The severe shortage of high-tech workers makes the industry particularly receptive to the nonprofit’s mission right now. “There are 15,000 missing software developers in Israel,” Hirschmann said. “So today what we are doing actually is helping the Israeli economy to prosper and helping the startup nation keep on being the startup nation.” Tsofen’s mission also has a political component: to bridge two groups that currently have little overlap. By integrating Israel’s high-tech sector, the nonprofit aims to foster not only coexistence but also collaboration.

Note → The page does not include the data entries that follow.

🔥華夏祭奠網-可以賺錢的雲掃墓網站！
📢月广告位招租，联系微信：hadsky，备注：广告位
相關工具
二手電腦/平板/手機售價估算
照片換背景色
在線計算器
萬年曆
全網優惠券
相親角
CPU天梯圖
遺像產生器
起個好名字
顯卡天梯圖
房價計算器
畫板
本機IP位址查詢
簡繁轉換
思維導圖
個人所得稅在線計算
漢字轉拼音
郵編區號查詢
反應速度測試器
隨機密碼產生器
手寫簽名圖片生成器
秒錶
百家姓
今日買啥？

A decade ago there was no industry in Arab towns, Saadi said. If Jews came to an Arab area at all, it was as tourists. But, he said, “If we bring them to work every day in the Arab towns, that’s the way that they can work together, that they can [get to] know the culture, the way of life of the Arab community. And then they can accept each other.”

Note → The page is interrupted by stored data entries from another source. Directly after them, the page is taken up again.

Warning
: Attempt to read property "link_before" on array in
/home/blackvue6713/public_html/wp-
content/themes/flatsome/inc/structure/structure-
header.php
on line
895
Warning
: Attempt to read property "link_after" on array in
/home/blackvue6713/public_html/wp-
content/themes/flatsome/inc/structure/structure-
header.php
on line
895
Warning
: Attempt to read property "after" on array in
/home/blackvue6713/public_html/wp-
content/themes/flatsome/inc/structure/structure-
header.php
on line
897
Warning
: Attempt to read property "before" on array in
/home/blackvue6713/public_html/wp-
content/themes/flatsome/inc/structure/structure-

Since Tsofen began a decade ago, other nonprofits have followed. Siraj: Advancing High-tech in Israel’s Bedouin Society, was founded two years ago (and featured last week in a story headlined “Tech Boomlet for Bedouins”).
A 2017 study by the Israeli Ministry of Finance found that while Israeli Arabs make up about 20 percent of Israel’s population and 17.4 percent of the country’s workforce, they hold only 1.4 percent of Israel’s high-paying tech jobs.
Tsofen addresses the problem by using mentoring and education to prepare Arab youth for the startup world, not only in terms of technical training, but also by teaching college students “soft skills” — how to write a resumé, approach a job interview and how to network, something that Israeli Jews have a significant head start on.
“The Jewish community is very much networked around technology,” Hirschmann said. “We have it in our high school, our neighborhoods [and] in the technology units in the IDF — and all of these things are not part of the Arab community. So what we are trying to do is bridge these gaps.”